> [WORK INSTRUCTIONS]
This exercise needs the complete data reproduced exactly.

> [GIVEN DATA]
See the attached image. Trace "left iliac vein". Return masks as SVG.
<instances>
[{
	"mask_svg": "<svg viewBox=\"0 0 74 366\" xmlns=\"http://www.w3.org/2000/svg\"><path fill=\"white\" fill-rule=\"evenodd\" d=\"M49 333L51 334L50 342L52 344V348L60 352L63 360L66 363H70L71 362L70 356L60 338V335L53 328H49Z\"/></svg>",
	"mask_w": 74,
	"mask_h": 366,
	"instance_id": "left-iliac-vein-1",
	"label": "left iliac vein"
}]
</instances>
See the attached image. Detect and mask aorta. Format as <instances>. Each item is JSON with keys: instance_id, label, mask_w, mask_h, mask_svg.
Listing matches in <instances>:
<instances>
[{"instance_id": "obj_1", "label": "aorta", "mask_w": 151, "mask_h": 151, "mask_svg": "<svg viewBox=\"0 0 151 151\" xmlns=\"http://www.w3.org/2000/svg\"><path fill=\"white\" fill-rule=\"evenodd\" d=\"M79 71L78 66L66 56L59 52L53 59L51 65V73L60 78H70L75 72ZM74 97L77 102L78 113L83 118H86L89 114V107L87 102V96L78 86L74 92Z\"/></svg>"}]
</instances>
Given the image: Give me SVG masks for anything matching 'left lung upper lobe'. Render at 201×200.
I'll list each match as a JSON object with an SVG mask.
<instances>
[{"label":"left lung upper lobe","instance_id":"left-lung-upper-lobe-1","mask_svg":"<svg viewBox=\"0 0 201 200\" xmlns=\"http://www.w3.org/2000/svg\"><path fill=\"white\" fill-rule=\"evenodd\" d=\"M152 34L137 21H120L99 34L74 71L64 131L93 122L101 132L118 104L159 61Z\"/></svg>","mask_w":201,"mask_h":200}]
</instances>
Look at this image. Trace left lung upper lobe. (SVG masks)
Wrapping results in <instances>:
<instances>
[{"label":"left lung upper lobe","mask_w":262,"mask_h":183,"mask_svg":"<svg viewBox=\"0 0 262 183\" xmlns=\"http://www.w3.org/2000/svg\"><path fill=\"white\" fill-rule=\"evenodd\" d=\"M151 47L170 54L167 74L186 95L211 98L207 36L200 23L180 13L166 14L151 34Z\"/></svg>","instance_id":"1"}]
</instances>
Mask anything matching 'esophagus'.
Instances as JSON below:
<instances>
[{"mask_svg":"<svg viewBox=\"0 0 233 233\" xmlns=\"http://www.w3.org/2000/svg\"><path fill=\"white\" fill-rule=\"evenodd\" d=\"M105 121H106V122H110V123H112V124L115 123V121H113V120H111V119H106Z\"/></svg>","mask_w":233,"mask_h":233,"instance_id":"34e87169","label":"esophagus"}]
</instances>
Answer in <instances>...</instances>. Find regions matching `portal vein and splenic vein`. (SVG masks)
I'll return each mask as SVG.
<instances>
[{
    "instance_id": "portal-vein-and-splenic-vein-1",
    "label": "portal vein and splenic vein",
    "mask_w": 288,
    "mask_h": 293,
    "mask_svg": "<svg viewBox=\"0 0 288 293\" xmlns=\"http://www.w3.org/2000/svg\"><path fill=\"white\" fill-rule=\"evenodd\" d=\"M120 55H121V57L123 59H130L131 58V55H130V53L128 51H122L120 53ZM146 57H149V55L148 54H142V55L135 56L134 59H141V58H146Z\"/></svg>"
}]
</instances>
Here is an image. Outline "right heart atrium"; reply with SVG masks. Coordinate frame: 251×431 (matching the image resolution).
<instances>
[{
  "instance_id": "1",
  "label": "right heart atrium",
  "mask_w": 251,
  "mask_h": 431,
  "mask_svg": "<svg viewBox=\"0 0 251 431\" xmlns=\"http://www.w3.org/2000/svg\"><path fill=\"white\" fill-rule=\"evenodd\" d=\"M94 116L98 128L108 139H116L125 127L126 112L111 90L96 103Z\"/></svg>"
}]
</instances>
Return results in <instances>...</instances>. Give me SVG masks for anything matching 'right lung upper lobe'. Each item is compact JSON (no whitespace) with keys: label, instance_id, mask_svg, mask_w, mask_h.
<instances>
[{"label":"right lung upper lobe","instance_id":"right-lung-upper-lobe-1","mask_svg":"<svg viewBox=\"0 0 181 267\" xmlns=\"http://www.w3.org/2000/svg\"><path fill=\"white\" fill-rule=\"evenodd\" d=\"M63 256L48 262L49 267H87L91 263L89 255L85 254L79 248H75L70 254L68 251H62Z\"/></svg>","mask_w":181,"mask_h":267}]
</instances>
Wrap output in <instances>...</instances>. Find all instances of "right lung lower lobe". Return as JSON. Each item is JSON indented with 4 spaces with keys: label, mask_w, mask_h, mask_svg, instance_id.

> [EXERCISE ANSWER]
See the attached image. Trace "left iliac vein". Return masks as SVG.
<instances>
[{
	"mask_svg": "<svg viewBox=\"0 0 74 366\" xmlns=\"http://www.w3.org/2000/svg\"><path fill=\"white\" fill-rule=\"evenodd\" d=\"M49 333L51 334L50 342L52 344V348L60 352L63 360L66 363H70L71 362L70 356L60 338V335L53 328H49Z\"/></svg>",
	"mask_w": 74,
	"mask_h": 366,
	"instance_id": "left-iliac-vein-1",
	"label": "left iliac vein"
}]
</instances>
See the attached image. Detect and mask aorta. Format as <instances>. Each item is JSON with keys: instance_id, label, mask_w, mask_h, mask_svg.
Listing matches in <instances>:
<instances>
[{"instance_id": "obj_1", "label": "aorta", "mask_w": 151, "mask_h": 151, "mask_svg": "<svg viewBox=\"0 0 151 151\" xmlns=\"http://www.w3.org/2000/svg\"><path fill=\"white\" fill-rule=\"evenodd\" d=\"M79 71L78 66L66 56L59 52L53 59L51 65V73L60 78H70L75 72ZM74 97L77 102L78 113L83 118H86L89 114V107L87 102V96L78 86L74 92Z\"/></svg>"}]
</instances>
Given the image: Give me SVG masks for anything matching 'left lung upper lobe'. Render at 201×200.
I'll list each match as a JSON object with an SVG mask.
<instances>
[{"label":"left lung upper lobe","instance_id":"left-lung-upper-lobe-1","mask_svg":"<svg viewBox=\"0 0 201 200\" xmlns=\"http://www.w3.org/2000/svg\"><path fill=\"white\" fill-rule=\"evenodd\" d=\"M152 34L137 21H120L99 34L74 71L64 131L93 122L101 132L118 104L159 61Z\"/></svg>","mask_w":201,"mask_h":200}]
</instances>
Look at this image. Trace left lung upper lobe. (SVG masks)
Wrapping results in <instances>:
<instances>
[{"label":"left lung upper lobe","mask_w":262,"mask_h":183,"mask_svg":"<svg viewBox=\"0 0 262 183\" xmlns=\"http://www.w3.org/2000/svg\"><path fill=\"white\" fill-rule=\"evenodd\" d=\"M151 47L170 54L167 74L186 95L211 98L207 36L200 23L180 13L166 14L151 34Z\"/></svg>","instance_id":"1"}]
</instances>
Mask anything matching 'esophagus'.
Instances as JSON below:
<instances>
[{"mask_svg":"<svg viewBox=\"0 0 233 233\" xmlns=\"http://www.w3.org/2000/svg\"><path fill=\"white\" fill-rule=\"evenodd\" d=\"M105 121H106V122H110V123H112V124L115 123V121H113V120H111V119H106Z\"/></svg>","mask_w":233,"mask_h":233,"instance_id":"34e87169","label":"esophagus"}]
</instances>
Answer in <instances>...</instances>. Find regions matching `portal vein and splenic vein`. (SVG masks)
I'll return each mask as SVG.
<instances>
[{
    "instance_id": "portal-vein-and-splenic-vein-1",
    "label": "portal vein and splenic vein",
    "mask_w": 288,
    "mask_h": 293,
    "mask_svg": "<svg viewBox=\"0 0 288 293\" xmlns=\"http://www.w3.org/2000/svg\"><path fill=\"white\" fill-rule=\"evenodd\" d=\"M120 55H121V57L123 59H130L131 58V55H130V53L128 51H122L120 53ZM146 57H149V55L148 54H142V55L135 56L134 59H141V58H146Z\"/></svg>"
}]
</instances>
Here is an image. Outline "right heart atrium"; reply with SVG masks. Coordinate frame: 251×431 (matching the image resolution).
<instances>
[{
  "instance_id": "1",
  "label": "right heart atrium",
  "mask_w": 251,
  "mask_h": 431,
  "mask_svg": "<svg viewBox=\"0 0 251 431\" xmlns=\"http://www.w3.org/2000/svg\"><path fill=\"white\" fill-rule=\"evenodd\" d=\"M94 116L98 128L108 139H116L125 127L126 112L111 90L96 103Z\"/></svg>"
}]
</instances>
Return results in <instances>...</instances>. Give me SVG masks for anything matching 'right lung upper lobe'. Each item is compact JSON (no whitespace) with keys: label, instance_id, mask_svg, mask_w, mask_h.
<instances>
[{"label":"right lung upper lobe","instance_id":"right-lung-upper-lobe-1","mask_svg":"<svg viewBox=\"0 0 181 267\" xmlns=\"http://www.w3.org/2000/svg\"><path fill=\"white\" fill-rule=\"evenodd\" d=\"M63 256L48 262L49 267H87L91 263L89 255L85 254L79 248H75L70 254L68 251H62Z\"/></svg>","mask_w":181,"mask_h":267}]
</instances>
Wrap output in <instances>...</instances>. Find all instances of "right lung lower lobe". Return as JSON. Each item is JSON indented with 4 spaces with keys: label, mask_w, mask_h, mask_svg, instance_id.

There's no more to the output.